Stocks moved higher on Tuesday morning, shaking off earlier losses driven by a slump in crude oil.
The S&P 500 was up 0.2%, the Dow Jones Industrial Average gained 0.1%, and the Nasdaq added 0.4%.
Oil prices slumped on Tuesday as doubts rose over whether major oil producers can agree to a production cut. Reports emerged Tuesday morning that Iran's oil minister, Bijan Namdar Zanganeh, had ruled out cuts from the world's sixth-largest producer. Iran had recently argued that Organization of Petroleum Exporting Countries that had increased production in recent months should be responsible for the bulk of production cuts.
This is just another wrench in the works for a possible OPEC agreement. Russia's oil minister reportedly won't attend an Organization of Petroleum Exporting Countries meeting on Wednesday, a day after Saudi Arabia's oil minister, Khalid Al-Falih, expressed his own doubts over the outcome. Al-Falih suggested OPEC should let demand drive prices rather than a production cut.
OPEC aims to limit production to 32.5 million to 33 million barrels a day, though some members are reportedly hesitant to cede market share. The bloc pumped a record 33.83 million barrels a day of oil last month.
West Texas Intermediate crude oil was down 3.7% to $45.35 a barrel on Tuesday morning.
The energy sector was the worst performer on Wall Street Tuesday. Shares of Chevron (CVX) , Exxon Mobil (XOM) , Royal Dutch Shell (RDS.A) and BP (BP) tumbled, while the Energy Select Sector SPDR ETF (XLE) toppled 1.8%.
The U.S. economy grew at an annual 3.2% pace in the third quarter, according to the second estimate of growth from the Bureau of Economic Analysis. The initial estimate showed an increase of 2.9%, the best quarterly gain in two years. Economists had anticipated the measure to increase 3%. Consumer spending rose 2.8% over the third quarter, while exports increased 10.1%.
Consumer confidence in the U.S. climbed at a faster-than-expected pace in November. The measure rose to 107.1 from 100.8 in October, above consensus of 101.1.
U.S. home prices reached all-time highs in September thanks to strong demand and constrained inventory. The S&P/Case-Shiller 20-City Index was 5.1% higher in September than a year earlier. Metropolitan areas in the West, including Seattle and Portland, drove prices higher.

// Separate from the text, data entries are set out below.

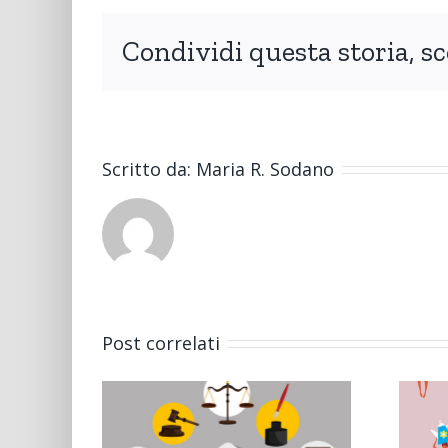
Condividi questa storia, sc
Scritto da:
Maria R. Sodano
Post correlati
L’accesso all’
attività sportiva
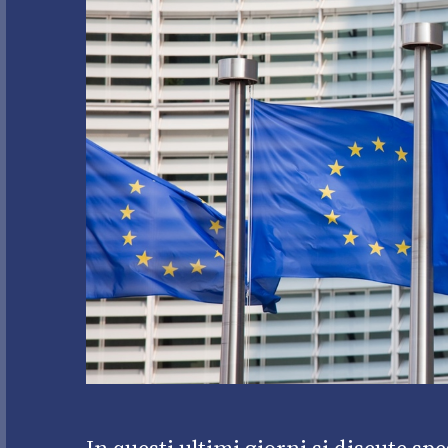
In questi ultimi giorni si discute spes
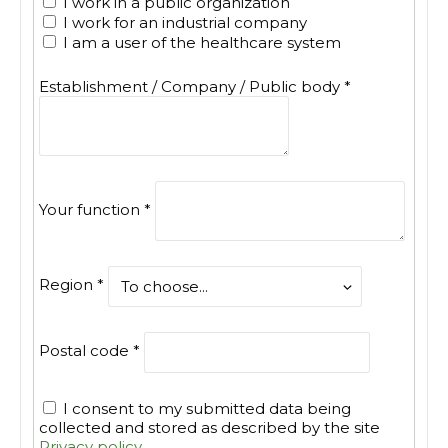
I work in a public organization
I work for an industrial company
I am a user of the healthcare system
Establishment / Company / Public body
*
Your function
*
Region
*
Postal code
*
I consent to my submitted data being
collected and stored as described by the site
Privacy policy
.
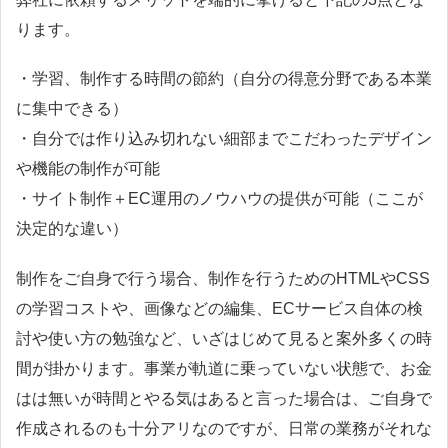
ります。
・学習、制作する時間の節約（自分の得意分野である本業
に集中できる）
・自分では作り込み切れない細部までこだわったデザイン
や機能の制作が可能
・サイト制作＋EC運用のノウハウの提供が可能（ここが
決定的な違い）
制作をご自身で行う場合、制作を行うためのHTMLやCSS
の学習コストや、画像などの編集、ECサービス自体の検
討や使い方の勉強など、いざはじめて見ると案外多くの時
間が掛かります。事業が軌道に乗っていない状態で、お金
はは無いが時間とやる気はあると言った場合は、ご自身で
作成されるのも十分アリなのですが、日常の業務がそれな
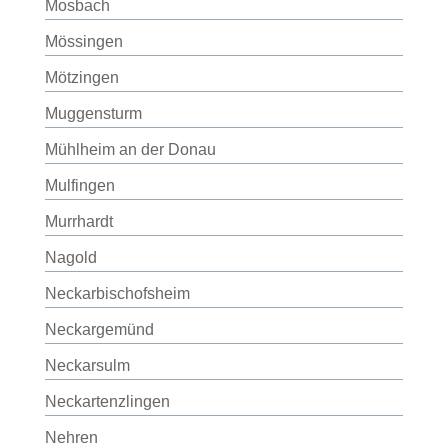
Mosbach
Mössingen
Mötzingen
Muggensturm
Mühlheim an der Donau
Mulfingen
Murrhardt
Nagold
Neckarbischofsheim
Neckargemünd
Neckarsulm
Neckartenzlingen
Nehren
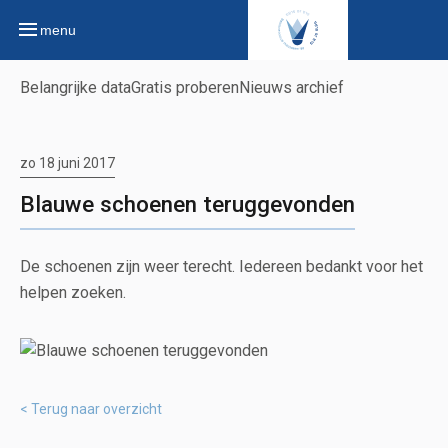
menu
Belangrijke data
Gratis proberen
Nieuws archief
zo 18 juni 2017
Blauwe schoenen teruggevonden
De schoenen zijn weer terecht. Iedereen bedankt voor het
helpen zoeken.
Terug naar overzicht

Tiffany (TIF) added more than 2% after posting an increase in third-quarter profit that came in above estimates. The jewelry retailer earned 76 cents a share, 6 cents higher than a year earlier and above consensus of 67 cents. Same-store sales fell 2%, better than an estimated decline of 4.1%, as sales in Japan skyrocketed. Same-store sales in Japan unexpectedly surged 20%, far better than an estimated 4.3% decline.
UnitedHealth (UNH) increased 3% after guiding for an upbeat 2017. The health insurer said it anticipates adjusted earnings of $9.30 to $9.60 a share over fiscal 2017 on revenue of $197 billion to $199 billion. Analysts anticipated adjusted earnings of $7.51.
Pfizer (PFE) was upgraded to overweight from equal-weight at Barclays. Analysts said the company should be able to use foreign cash to boost returns and that the oncology business will drive growth.